Perhaps the biggest issue is the game's linearity. The actual game world only has four places to go. All of the aforementioned locales involve a good amount of exploration, but most planets in the galaxy are either barren fields or unreachable due to atmospheric conditions. I probably would have split up some of the different sections onto different planets. The Romulans could have taken Harry Mudd to another planet rather than a few kilometers north of his hotel room. A library on another planet could have revealed the tragic dimensional experiments of the Iotians.
Actually, this is all needless nitpicking. Star Trek: 25th Anniversary's lackluster action portions are easily overshadowed by the western-style adventure proceedings, and splitting up the locations across multiple planets might have caused more annoyance than anything else. As one of the few adventure games for the NES that isn't a PC port, it's a must-buy for anyone who appreciates the inventory crawler genre.
Nightshade and Princess Tomato in the Salad Kingdom are some other good NES exclusive adventure games, although I haven't played Stanley: The Search for Dr. Livingston.
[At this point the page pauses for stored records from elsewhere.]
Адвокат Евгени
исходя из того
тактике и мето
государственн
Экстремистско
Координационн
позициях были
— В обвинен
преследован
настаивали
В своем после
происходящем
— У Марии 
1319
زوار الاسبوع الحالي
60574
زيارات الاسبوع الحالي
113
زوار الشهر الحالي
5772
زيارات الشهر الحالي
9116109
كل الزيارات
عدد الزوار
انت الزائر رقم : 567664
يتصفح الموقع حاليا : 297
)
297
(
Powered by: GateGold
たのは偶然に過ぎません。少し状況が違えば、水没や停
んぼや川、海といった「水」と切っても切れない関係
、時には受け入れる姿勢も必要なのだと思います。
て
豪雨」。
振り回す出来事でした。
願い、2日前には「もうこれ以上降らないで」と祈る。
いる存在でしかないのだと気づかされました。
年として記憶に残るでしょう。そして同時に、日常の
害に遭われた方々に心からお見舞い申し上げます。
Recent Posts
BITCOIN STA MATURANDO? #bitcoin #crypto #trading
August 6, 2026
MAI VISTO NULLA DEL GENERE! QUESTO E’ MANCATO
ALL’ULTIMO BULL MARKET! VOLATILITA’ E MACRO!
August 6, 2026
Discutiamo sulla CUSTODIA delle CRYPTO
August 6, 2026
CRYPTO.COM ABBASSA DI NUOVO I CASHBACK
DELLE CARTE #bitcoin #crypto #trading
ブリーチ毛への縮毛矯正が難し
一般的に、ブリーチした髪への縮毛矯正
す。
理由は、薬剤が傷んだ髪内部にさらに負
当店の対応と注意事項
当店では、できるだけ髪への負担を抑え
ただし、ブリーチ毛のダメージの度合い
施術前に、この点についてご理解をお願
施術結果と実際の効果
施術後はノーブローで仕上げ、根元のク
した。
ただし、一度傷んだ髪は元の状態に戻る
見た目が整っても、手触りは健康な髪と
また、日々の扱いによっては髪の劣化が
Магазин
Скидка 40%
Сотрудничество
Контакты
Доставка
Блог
Maybe I will someday, but I've recently come upon a boxed copy of Shingen the Ruler, so I'm probably going to be tied up in that for awhile.
Some other recent acquisitions: Dragon Valor, Pac-Man World for PS1, Animorphs, Warriors of Might and Magic, Croc 2, Boggle Plus for Game Boy, Katamari Damacy, Arc the Lad: Twilight of the Spirits, Arc the Lad: End of Darkness, Suikoden Tactics, Romance of the Three Kingdoms VIII for PS2, Egg Mania for Gamecube. I'm going to be busy while my students are off on spring break.